= Arthur Stanley Riggs =

Arthur Stanley Riggs (1879 – November 8, 1952) was an American writer, editor and historian, noted for his biographies of Titian and Velázquez.

== Biography ==
Riggs was born in New York City in 1879. In 1896, he took his first job as a clerk for Standard Oil Company in New York. In 1898, Riggs served with the Naval Auxiliary Force in the Spanish–American War. In 1900, Riggs worked for the New York newspapers the Commercial Advertiser, The Mail and Express and The New York Times.

In 1901, he married Elisabeth Adams Corey (died December 25, 1944).

He served as the director of the Archaeological Society of Washington from 1925 to 1935 and was editor of the society's magazine Art and Archaeology, and he served as librarian in the Office of Censorship during World War II. After the war, he also published adventure stories in various pulp magazines of the era, including Adventure (magazine).

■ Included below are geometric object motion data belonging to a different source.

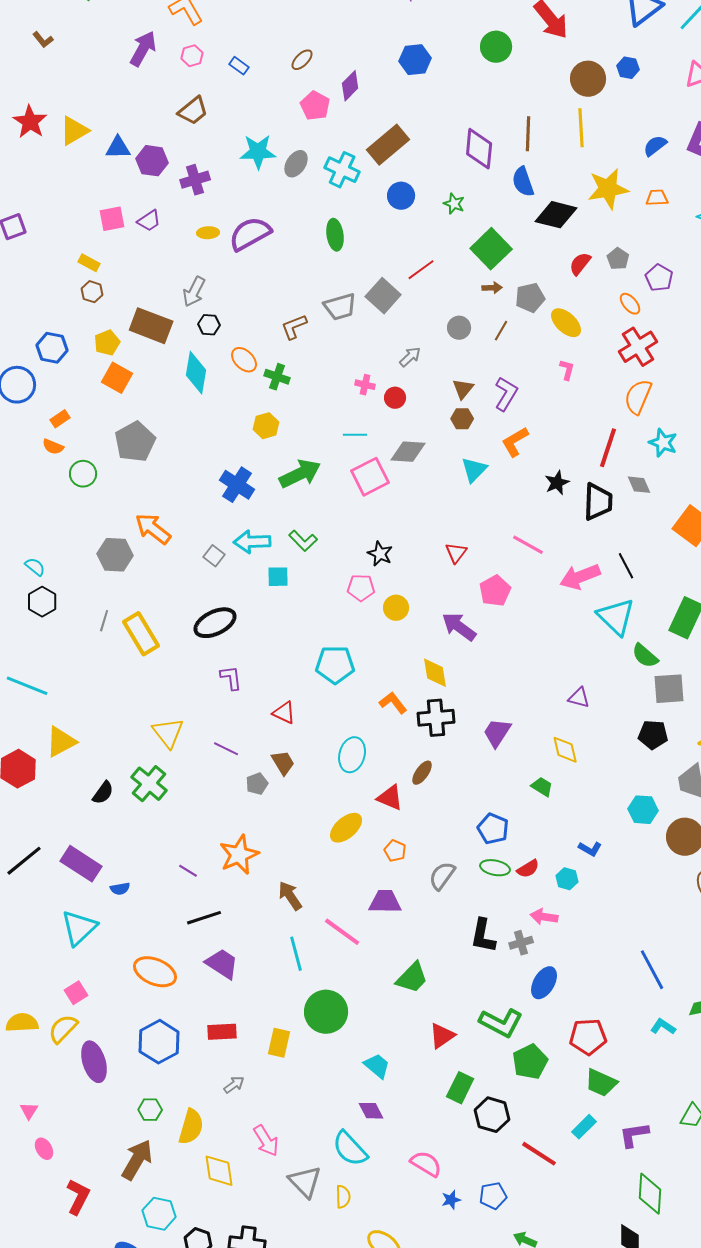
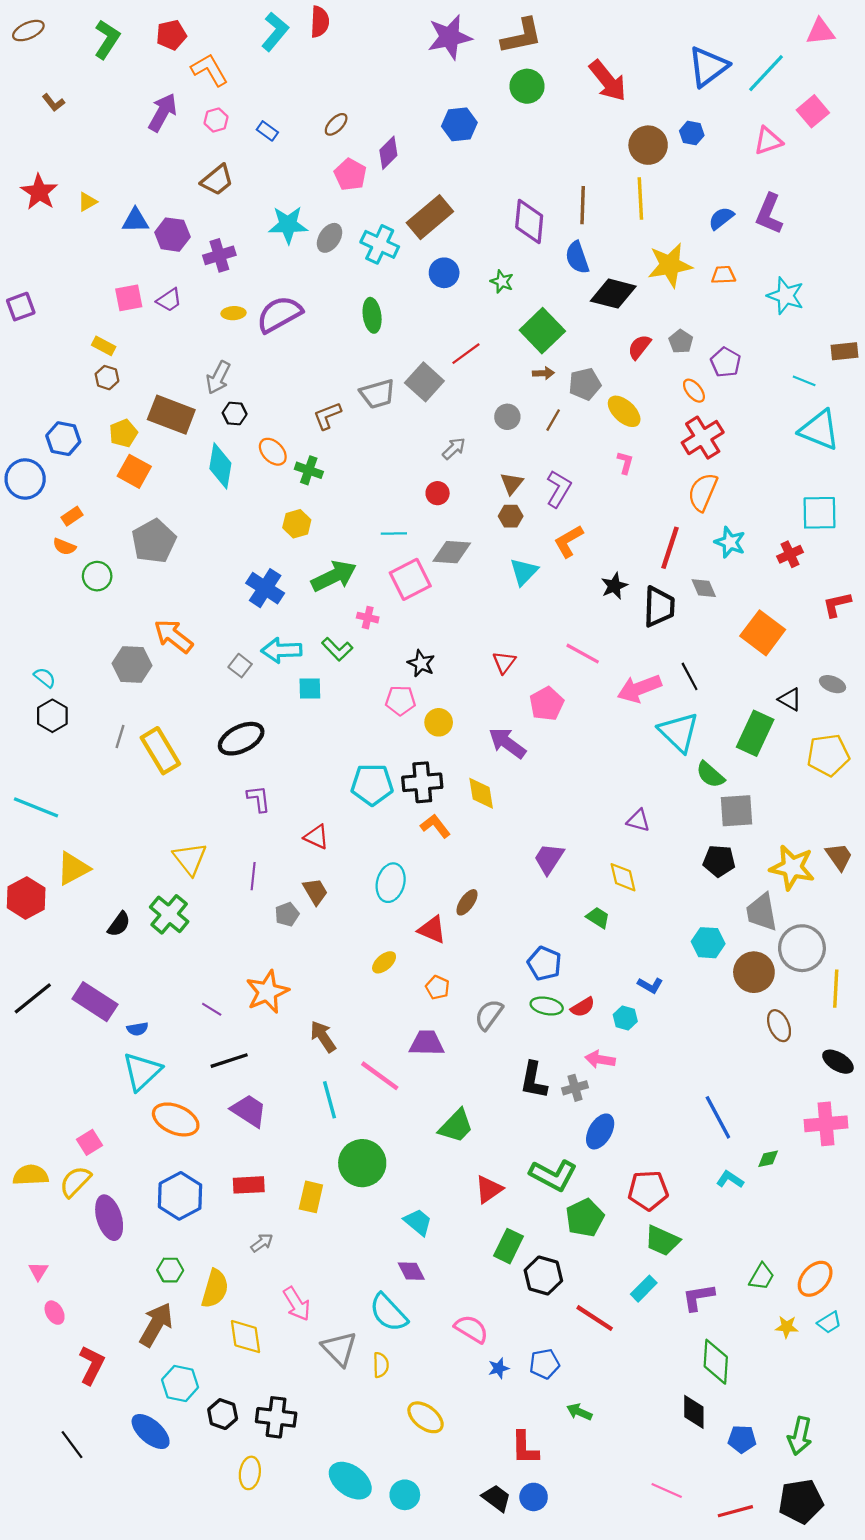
green circle: (496, 47) -> (527, 86), moved
yellow triangle: (74, 131) -> (87, 202), size x0.6
pink cross: (365, 385) -> (368, 618), moved
black cross: (436, 718) -> (422, 782), moved
purple line: (226, 749) -> (253, 876), turned 70
yellow ellipse: (346, 828) -> (384, 962), size x0.7
cyan triangle: (79, 928) -> (142, 1071), moved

Riggs died in Washington, D.C., on November 8, 1952. He was working at the time on a biography of Francis Drake called "Drake of the Seven Seas," which was unfinished and whose text is found in Riggs's papers at the Library of Congress.

== Legacy ==
The Liberty Ship SS Arthur Riggs was named for him.

== Works ==
- The Filipino Drama (1905)
- France from Sea to Sea. New York City: McBride, Nast & Company, May 1913.
- Vistas in Sicily. New York: McBride, Nast & Company, 1914., revised edition 1925.
- With Three Armies on and Behind the Western Front. Indianapolis: The Bobbs-Merrill Company, 1918.
- The Spanish Pageant. Indianapolis: The Bobbs-Merrill Company, 1928.
- The Romance of Human Progress. Indianapolis: The Bobbs-Merrill Company, 1938.
- Titian the Magnificent. Indianapolis: The Bobbs-Merrill Company, 1946.
- Velasquez: Painter of Truth and Prisoner of the King. Indianapolis: The Bobbs-Merrill Company, 1947.